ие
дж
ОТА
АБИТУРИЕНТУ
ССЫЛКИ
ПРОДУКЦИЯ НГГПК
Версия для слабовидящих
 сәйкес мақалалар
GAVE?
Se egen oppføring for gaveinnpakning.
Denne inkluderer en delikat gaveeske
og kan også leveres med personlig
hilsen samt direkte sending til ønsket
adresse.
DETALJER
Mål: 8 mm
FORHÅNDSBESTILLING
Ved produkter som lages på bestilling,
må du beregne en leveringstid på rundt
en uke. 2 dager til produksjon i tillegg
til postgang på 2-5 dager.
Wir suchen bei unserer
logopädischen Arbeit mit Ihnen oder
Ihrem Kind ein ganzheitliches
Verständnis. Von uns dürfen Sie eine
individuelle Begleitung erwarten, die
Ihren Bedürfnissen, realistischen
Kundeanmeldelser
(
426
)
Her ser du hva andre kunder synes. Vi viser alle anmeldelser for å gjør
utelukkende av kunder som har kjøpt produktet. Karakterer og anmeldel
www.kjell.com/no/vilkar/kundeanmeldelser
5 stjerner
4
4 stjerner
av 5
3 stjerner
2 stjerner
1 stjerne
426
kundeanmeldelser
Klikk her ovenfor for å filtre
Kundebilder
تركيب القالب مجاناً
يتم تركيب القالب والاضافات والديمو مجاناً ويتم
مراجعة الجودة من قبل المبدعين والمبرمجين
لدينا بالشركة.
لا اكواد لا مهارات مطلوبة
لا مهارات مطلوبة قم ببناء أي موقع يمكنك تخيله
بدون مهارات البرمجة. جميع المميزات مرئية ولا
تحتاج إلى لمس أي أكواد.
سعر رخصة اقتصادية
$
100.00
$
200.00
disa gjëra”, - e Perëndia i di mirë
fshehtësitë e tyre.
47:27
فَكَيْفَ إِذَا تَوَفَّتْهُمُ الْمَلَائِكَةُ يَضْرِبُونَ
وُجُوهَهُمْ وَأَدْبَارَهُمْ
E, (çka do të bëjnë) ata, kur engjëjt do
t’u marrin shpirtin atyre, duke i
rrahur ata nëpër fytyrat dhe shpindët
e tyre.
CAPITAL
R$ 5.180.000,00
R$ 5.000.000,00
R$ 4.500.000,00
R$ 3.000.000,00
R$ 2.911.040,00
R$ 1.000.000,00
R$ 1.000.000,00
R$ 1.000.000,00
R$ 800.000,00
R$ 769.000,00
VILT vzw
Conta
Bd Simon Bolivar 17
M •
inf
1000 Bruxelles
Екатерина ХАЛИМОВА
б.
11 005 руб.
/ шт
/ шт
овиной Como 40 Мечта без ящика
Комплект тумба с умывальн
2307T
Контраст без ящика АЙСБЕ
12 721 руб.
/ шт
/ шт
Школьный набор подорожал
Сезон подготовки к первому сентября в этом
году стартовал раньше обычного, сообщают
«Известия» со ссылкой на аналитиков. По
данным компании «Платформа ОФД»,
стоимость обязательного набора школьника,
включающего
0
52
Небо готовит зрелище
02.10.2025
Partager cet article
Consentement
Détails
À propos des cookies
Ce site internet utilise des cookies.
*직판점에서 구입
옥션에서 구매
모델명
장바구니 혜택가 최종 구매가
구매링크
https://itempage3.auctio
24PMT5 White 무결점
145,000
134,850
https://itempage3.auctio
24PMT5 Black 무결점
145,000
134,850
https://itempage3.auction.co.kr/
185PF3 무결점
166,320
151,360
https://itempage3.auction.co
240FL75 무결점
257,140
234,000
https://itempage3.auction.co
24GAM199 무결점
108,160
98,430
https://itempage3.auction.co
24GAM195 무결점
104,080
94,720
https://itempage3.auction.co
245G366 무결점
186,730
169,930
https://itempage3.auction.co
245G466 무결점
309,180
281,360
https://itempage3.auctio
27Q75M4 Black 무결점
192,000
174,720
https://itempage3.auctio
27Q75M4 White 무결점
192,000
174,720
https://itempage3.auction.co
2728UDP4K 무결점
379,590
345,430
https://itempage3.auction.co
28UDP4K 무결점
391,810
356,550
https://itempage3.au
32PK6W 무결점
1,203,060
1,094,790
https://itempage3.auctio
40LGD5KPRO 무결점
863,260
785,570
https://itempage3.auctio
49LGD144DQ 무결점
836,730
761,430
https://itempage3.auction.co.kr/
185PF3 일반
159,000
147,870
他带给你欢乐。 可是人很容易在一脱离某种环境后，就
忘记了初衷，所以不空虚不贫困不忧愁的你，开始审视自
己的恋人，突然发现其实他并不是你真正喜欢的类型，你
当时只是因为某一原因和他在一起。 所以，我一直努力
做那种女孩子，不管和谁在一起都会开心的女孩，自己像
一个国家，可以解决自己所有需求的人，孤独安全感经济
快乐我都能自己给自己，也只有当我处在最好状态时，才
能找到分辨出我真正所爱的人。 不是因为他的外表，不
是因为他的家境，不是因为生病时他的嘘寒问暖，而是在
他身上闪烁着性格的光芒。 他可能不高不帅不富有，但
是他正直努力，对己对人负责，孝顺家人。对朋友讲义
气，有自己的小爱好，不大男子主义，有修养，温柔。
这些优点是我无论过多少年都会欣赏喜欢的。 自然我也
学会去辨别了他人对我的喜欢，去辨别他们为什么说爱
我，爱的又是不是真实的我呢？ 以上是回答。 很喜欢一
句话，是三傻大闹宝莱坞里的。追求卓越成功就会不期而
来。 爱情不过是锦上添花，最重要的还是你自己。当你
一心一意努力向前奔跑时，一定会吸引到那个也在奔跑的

____________

Reproduce the records above exactly, from the first line through the line containing "Ved produkter som", and output nothing else.

» RESPONSE AREA:
ие
дж
ОТА
АБИТУРИЕНТУ
ССЫЛКИ
ПРОДУКЦИЯ НГГПК
Версия для слабовидящих
 сәйкес мақалалар
GAVE?
Se egen oppføring for gaveinnpakning.
Denne inkluderer en delikat gaveeske
og kan også leveres med personlig
hilsen samt direkte sending til ønsket
adresse.
DETALJER
Mål: 8 mm
FORHÅNDSBESTILLING
Ved produkter som lages på bestilling,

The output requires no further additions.